Gilfillan raised allegations concerning Antonio and another then-councillor, and their “alleged involvement with the sending of a racist fax with a heading ‘Licence to shoot Aborigines’”.

He also detailed other charges he alleged they were facing.

“Last week I received a plea for help from Whyalla City Councillor Eddie Hughes following what he alleged was a series of threats of intimidation and political interference made against him by Councillor Tom Antonio,” Gilfillan told parliament.

“At a council meeting on 16 November, Councillor Hughes attempted to move a motion to have [the two] councillors stand aside from council pending the outcome of the court cases against them.

“Councillor Hughes alleges that, prior to the start of the meeting, Councillor Tom Antonio approached him and told him that he had been ‘speaking with an old friend of yours’.”

He said he then referred to a police officer with whom Hughes had had an “unfortunate” involvement, leaving him with “some animosity” towards the officer.

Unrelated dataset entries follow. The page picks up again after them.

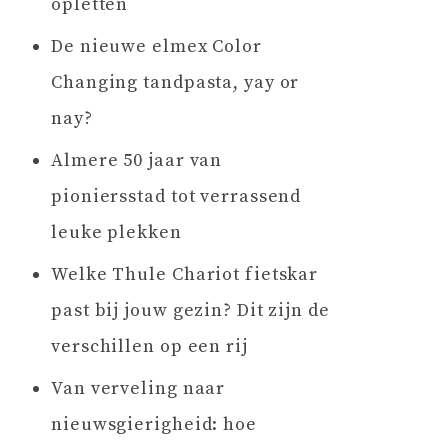
opletten
De nieuwe elmex Color
Changing tandpasta, yay or
nay?
Almere 50 jaar van
pioniersstad tot verrassend
leuke plekken
Welke Thule Chariot fietskar
past bij jouw gezin? Dit zijn de
verschillen op een rij
Van verveling naar
nieuwsgierigheid: hoe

“Councillor Hughes alleges that Antonio then threatened him by saying, ‘If you go ahead with this, certain things will happen to you.’” Gilfillan continued.

“Councillor Hughes did push ahead with his motion, but was gagged following the passing of a motion, which was decided on the casting vote of the Mayor. During the adjournment, which Councillor Hughes described as very heated, Tom Antonio allegedly spoke directly to Councillor Hughes about incidents in Councillor Hughes’ past involving the police.”

It has been reported previously that Hughes received a seven-day suspended prison sentence after being found guilty of assaulting a police officer, resisting arrest and loitering in 1983. He was also reportedly at a 1977 protest, for disorderly behaviour, resisting arrest and offensive behaviour. Both allegations were brought to light while he was candidate during the 2014 election campaign.

Hughes (right) tours Whyalla Hospital with Weatherill today. Photo: Supplied

Antonio today strongly denied ever having faced any charges, let alone any convictions, and forcefully denied any knowledge of – or involvement in – the “racist fax”.

“It’s all malicious, fabricated,” he told InDaily.

Asked whether he had done any of the activities alleged under privilege, including threatening Hughes, he said: “Never, never, never, never.”

“It’s a figment of his imagination,” he said.

He said he had “no knowledge” of the fax.

“It had nothing to do with me,” he said.

He said “the police came in” at the time but insisted nothing came of the inquiry.

“If anything comes of that, or anyone makes those allegations, I’ll be taking legal action… it’s totally false and malicious,” he said.

“I’ve got four businesses across three different towns… if a fax was sent, I’m not aware of it.”

He added: “I don’t have a problem with Eddie Hughes.”

“I’ll work with Eddie or anybody who wants to work with me for the prosperity of the community and for the region of Giles,” he said.

“My door’s always open… I’ve nothing bad to say about Eddie Hughes.”

Xenophon said he was “very well aware” of the allegations detailed by Gilfillan, and was “convinced that Tom had nothing to do with this”.